+++ Information provided

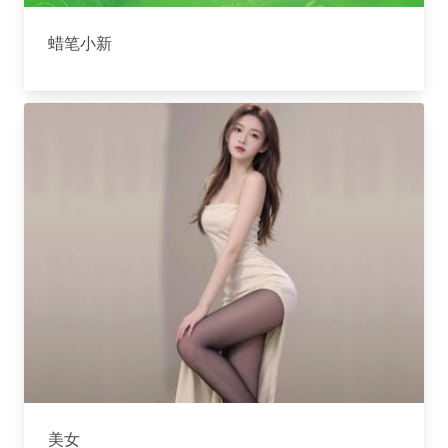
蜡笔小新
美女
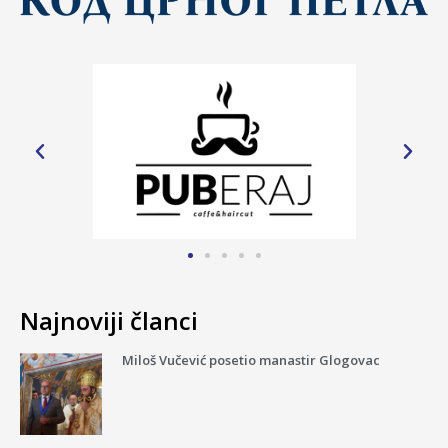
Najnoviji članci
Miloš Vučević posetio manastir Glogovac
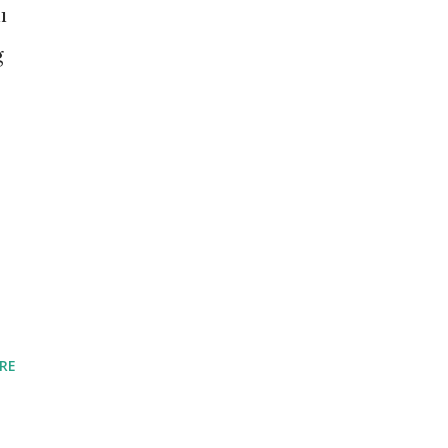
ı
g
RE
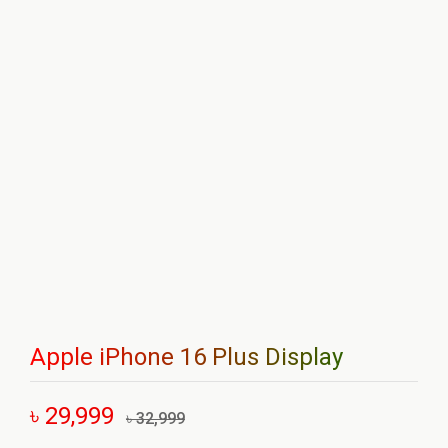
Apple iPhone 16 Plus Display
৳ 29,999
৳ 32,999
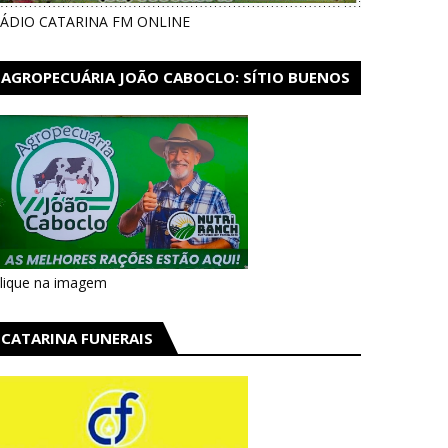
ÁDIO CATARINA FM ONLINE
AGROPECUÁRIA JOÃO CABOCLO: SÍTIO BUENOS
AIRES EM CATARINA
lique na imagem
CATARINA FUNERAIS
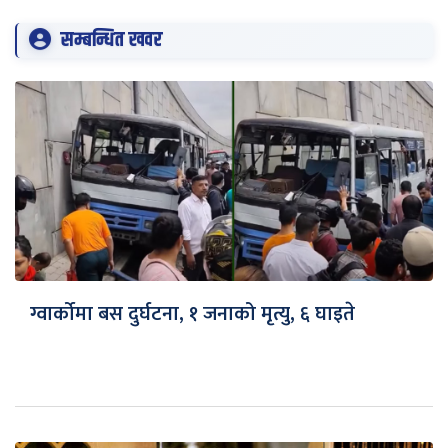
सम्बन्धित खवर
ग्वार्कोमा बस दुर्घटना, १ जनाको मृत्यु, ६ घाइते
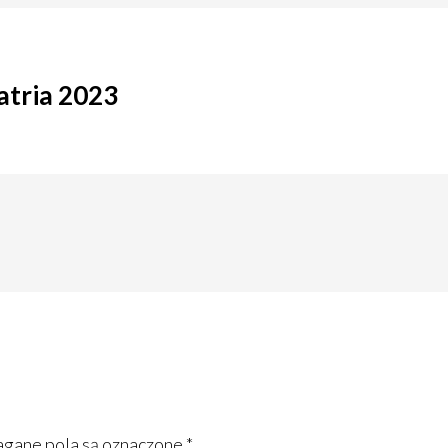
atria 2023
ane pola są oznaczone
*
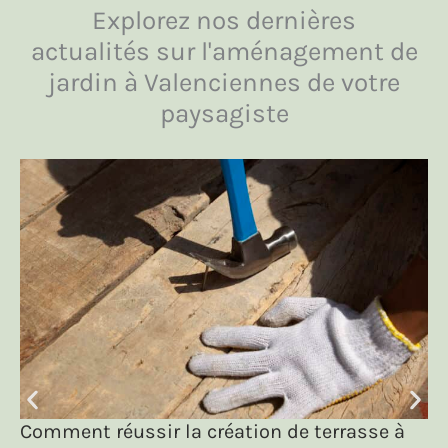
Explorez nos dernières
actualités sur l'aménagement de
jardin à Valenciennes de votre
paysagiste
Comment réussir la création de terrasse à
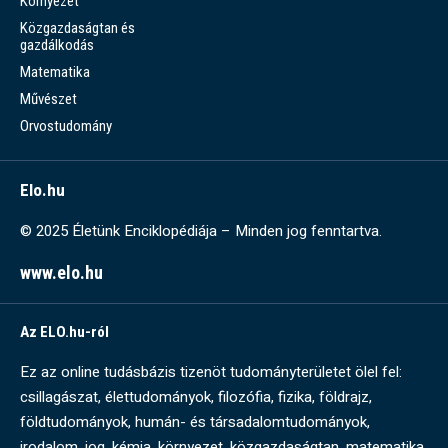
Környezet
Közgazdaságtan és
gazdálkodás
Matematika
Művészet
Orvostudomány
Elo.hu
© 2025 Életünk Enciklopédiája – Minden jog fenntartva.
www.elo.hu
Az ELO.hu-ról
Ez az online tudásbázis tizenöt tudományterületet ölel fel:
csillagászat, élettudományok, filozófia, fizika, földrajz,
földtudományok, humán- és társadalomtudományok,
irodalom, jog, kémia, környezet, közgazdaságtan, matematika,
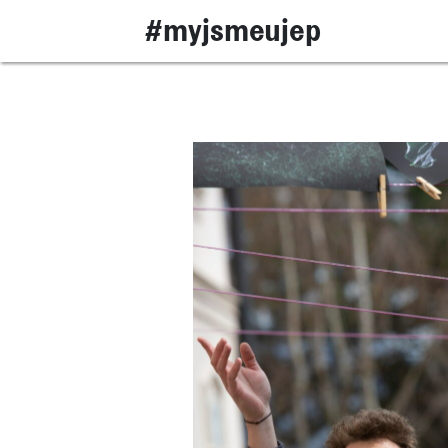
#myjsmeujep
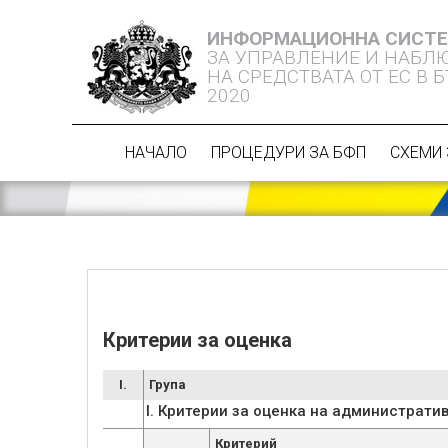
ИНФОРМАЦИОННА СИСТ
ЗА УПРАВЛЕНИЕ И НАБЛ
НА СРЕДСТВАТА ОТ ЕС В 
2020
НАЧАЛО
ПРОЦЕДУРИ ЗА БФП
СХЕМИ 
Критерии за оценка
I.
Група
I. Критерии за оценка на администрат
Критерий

++++++

> What the task asks: Using the entries above, write out exactly the lines from the one with "AGROPECUÁRIA JOÃO CABOCLO: SÍTIO BUENOS" through the one with "Ez az online", ends included. Leave out any pictures.

> Output for this task:
AGROPECUÁRIA JOÃO CABOCLO: SÍTIO BUENOS
AIRES EM CATARINA
lique na imagem
CATARINA FUNERAIS
सम्बन्धित खवर
ग्वार्कोमा बस दुर्घटना, १ जनाको मृत्यु, ६ घाइते
atria 2023
ane pola są oznaczone
*
Explorez nos dernières
actualités sur l'aménagement de
jardin à Valenciennes de votre
paysagiste
Comment réussir la création de terrasse à
Környezet
Közgazdaságtan és
gazdálkodás
Matematika
Művészet
Orvostudomány
Elo.hu
© 2025 Életünk Enciklopédiája – Minden jog fenntartva.
www.elo.hu
Az ELO.hu-ról
Ez az online tudásbázis tizenöt tudományterületet ölel fel:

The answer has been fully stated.